Hometown Religion Regimes Of Coexistence In Early Modern Westphalia David M Luebke instant download after payment.

Publisher: University of Virginia Press
File Extension: EPUB
File size: 2.94 MB
Pages: 328
Author: David M. Luebke
ISBN: 9780813938417, 0813938414
Language: English
Year: 2016

Product desciption

Hometown Religion Regimes Of Coexistence In Early Modern Westphalia David M Luebke by David M. Luebke 9780813938417, 0813938414 instant download after payment.
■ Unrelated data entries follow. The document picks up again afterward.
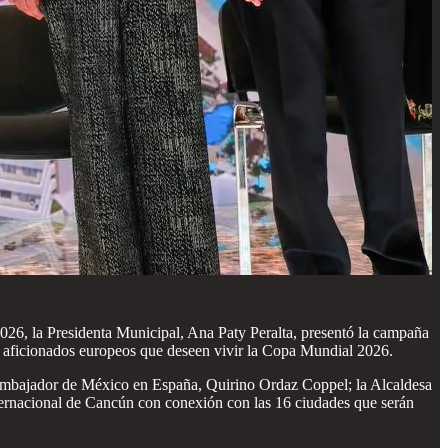
026, la Presidenta Municipal, Ana Paty Peralta, presentó la campaña
os aficionados europeos que deseen vivir la Copa Mundial 2026.
embajador de México en España, Quirino Ordaz Coppel; la Alcaldesa
ternacional de Cancún con conexión con las 16 ciudades que serán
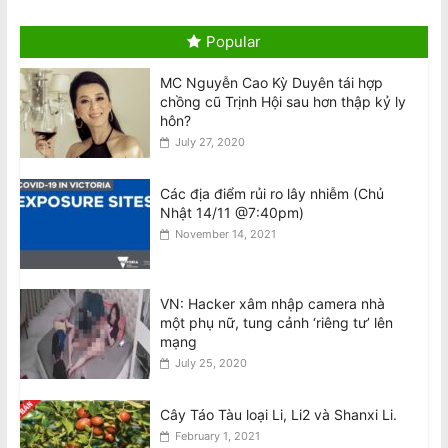
Chuyến thăm Úc của Tổng Bí thư kiêm
Chủ tịch Đảng Cộng Sản Việt Nam
Popular
August 6, 2026
MC Nguyễn Cao Kỳ Duyên tái hợp
chồng cũ Trịnh Hội sau hơn thập kỷ ly
Visit to Australia by the General
hôn?
Secretary and President of the
July 27, 2020
Socialist Republic of Vietnam
August 6, 2026
Các địa điểm rủi ro lây nhiễm (Chủ
Nhật 14/11 @7:40pm)
Tên lửa SpaceX Falcon 9 đâm vào Mặt
November 14, 2021
Trăng tốc độ 8.690 km/h
August 6, 2026
VN: Hacker xâm nhập camera nhà
một phụ nữ, tung cảnh ‘riêng tư’ lên
National Stroke Week: Sau tuổi 40, vì
mạng
sao bạn cần quan tâm đến đột quỵ?
July 25, 2020
August 6, 2026
Cây Táo Tàu loại Li, Li2 và Shanxi Li.
February 1, 2021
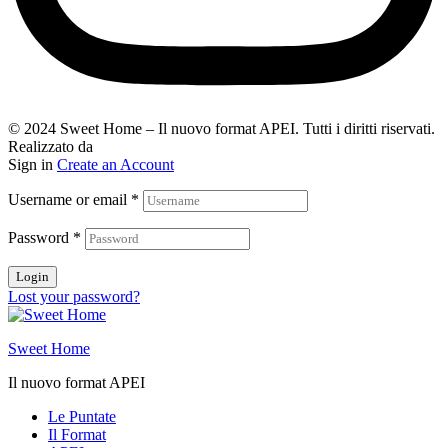
© 2024 Sweet Home – Il nuovo format APEI. Tutti i diritti riservati.
Realizzato da
In-nova
Sign in
Create an Account
Username or email
*
Password
*
Login
Lost your password?
Sweet Home
Il nuovo format APEI
Le Puntate
Il Format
The pluralization of Christian religion was the defining fact of cultural life in sixteenth-century Europe. Everywhere they took root, ideas of evangelical reform disturbed the unity of religious observance on which political community was founded. By the third quarter of the sixteenth century, one or another form of Christianity had emerged as dominant in most territories of the Holy Roman Empire.
In Hometown Religion: Regimes of Coexistence in Early Modern Westphalia, David Luebke examines a territory that managed to escape that fate—the prince-bishopric of Münster, a sprawling ecclesiastical principality and the heart of an entire region in which no single form of Christianity dominated. In this confessional "no-man’s-land," a largely peaceable order took shape and survived well into the mid-seventeenth century, a unique situation, which raises several intriguing questions: How did Catholics and Protestants manage to share parishes for so long without religious violence? How did they hold together their communities in the face of religious pluralization? Luebke responds by examining the birth, maturation, old age, and death of a biconfessional "regime"—a system of laws, territorial agreements, customs, and tacit understandings that enabled Roman Catholics and Protestants, Lutherans as well as Calvinists, to cohabit the territory’s parishes for the better part of a century.


In revealing how these towns were able to preserve peace and unity—in the Age of Religious Wars— Hometown Religion attests to the power of toleration in the conduct of everyday life.